Selecting a Special Counsel

January 14, 1994

President Clinton did the right thing in asking Attorney General Janet Reno to appoint a special, independent counsel to look into allegations of impropriety and worse involving his and Hillary Clinton's involvement with a failed savings and loan in Arkansas while he was governor.

He should have done it last week. It's unfortunate that he had to deal with this story while on his important European trip, but that's politics. His adversaries, such as Senate Minority Leader Robert Dole, believe this apparent scandal may be political pay dirt for the Republican Party, and are behaving accordingly.

Senator Dole has always been a partisan gut fighter, but even his friends must be a little chagrined at how nakedly aggressive he has been in this case. Last week he called on Ms. Reno to appoint a special prosecutor. He said if she did name one "with a reputation for integrity and competence, there will be no second guessing." His immediate response to the news that she would appoint one was to say it wasn't good enough; he now wants a congressional probe as well. A good appointee with a proper charter is all that is needed. Congress is not needed. Second guess later, but certainly not now.

Details of the Clintons' ties to the Arkansas S&L owner are complicated and confusing. What now appears to be sleazy may not be. By the same token, explanations that make certain actions seem completely innocent may prove misleading.
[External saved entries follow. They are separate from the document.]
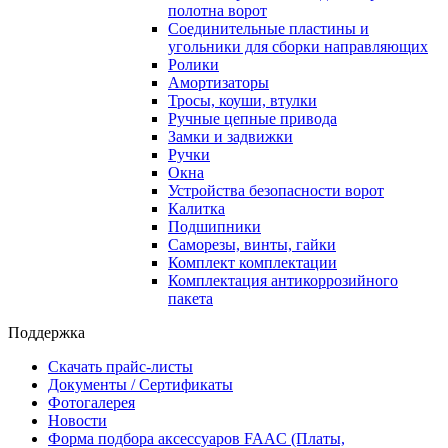
полотна ворот
Соединительные пластины и
угольники для сборки направляющих
Ролики
Амортизаторы
Тросы, коуши, втулки
Ручные цепные привода
Замки и задвижки
Ручки
Окна
Устройства безопасности ворот
Калитка
Подшипники
Саморезы, винты, гайки
Комплект комплектации
Комплектация антикоррозийного
пакета
Поддержка
Скачать прайс-листы
Документы / Сертификаты
Фотогалерея
Новости
Форма подбора аксессуаров FAAC (Платы,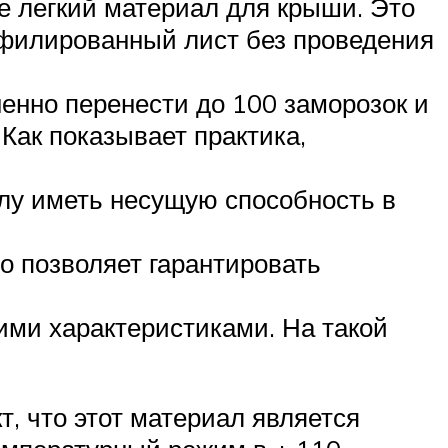
е легкий материал для крыши. Это
офилированный лист без проведения
енно перенести до 100 заморозок и
 Как показывает практика,
лу иметь несущую способность в
о позволяет гарантировать
ми характеристиками. На такой
т, что этот материал является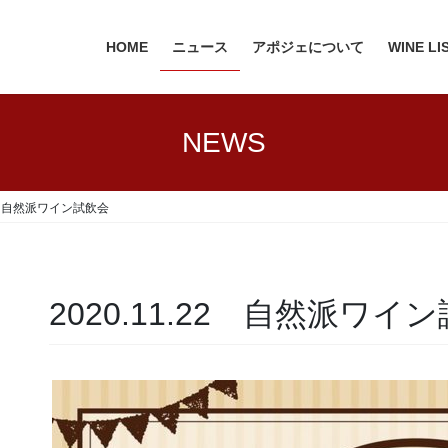
HOME
ニュース
アポジェについて
WINE LI
NEWS
22 自然派ワイン試飲会
2020.11.22 自然派ワイ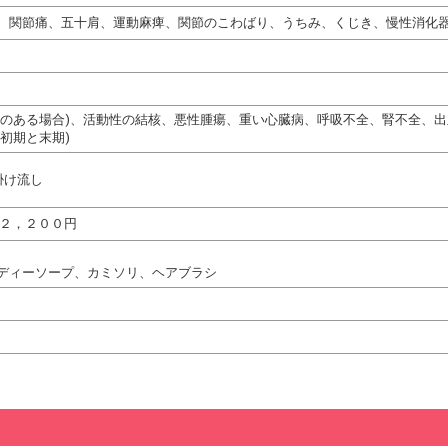
、関節痛、五十肩、運動麻痺、関節のこわばり、うちみ、くじき、慢性消化
熱のある場合)、活動性の結核、悪性腫瘍、重い心臓病、呼吸不全、腎不全、
初期と末期)
掛け流し
間２，２００円
ディーソープ、カミソリ、ヘアブラシ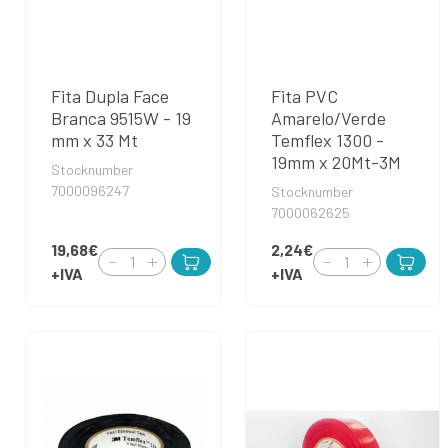
Fita Dupla Face
Fita PVC
Branca 9515W - 19
Amarelo/Verde
mm x 33 Mt
Temflex 1300 -
19mm x 20Mt-3M
Stocknumber
7000096247
Stocknumber
7000062625
19,68€
2,24€
+IVA
+IVA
Given this and the fact that those at the center of this story are a president, a first lady and, perhaps, a White House official who committed suicide and the No. 3 official at the Department of Justice -- the choice of a special counsel is critical.

Among the names mentioned for the job, none is more interesting than former Supreme Court Justice Byron White. He would be above suspicion as a whitewasher or backstabber. Senator Dole's own list included Benjamin Civiletti. He has the skills and the integrity, but whether a former U.S. attorney general in a Democratic administration could avoid partisan criticism is doubtful. (Justice White was in the Justice Department, but his 31 years on the court compensate for that.)

Other Marylanders come to mind. Stephen Sachs, who as state attorney general was in charge of the prosecution in the Jeffrey Levitt case, when this state had its savings and loan scandals. Wilbur Preston Jr. is the lawyer Gov. Harry Hughes appointed special counsel to investigate the entire S&L crisis for the state and later was general counsel for the federal commission that investigated the national S&L collapse. George Beall distinguished himself as someone above politics as U.S. attorney by exposing Spiro Agnew's illegalities.

We are not in the business of nominating individuals, but lawyers of such standing and experiences are what this particular situation demands.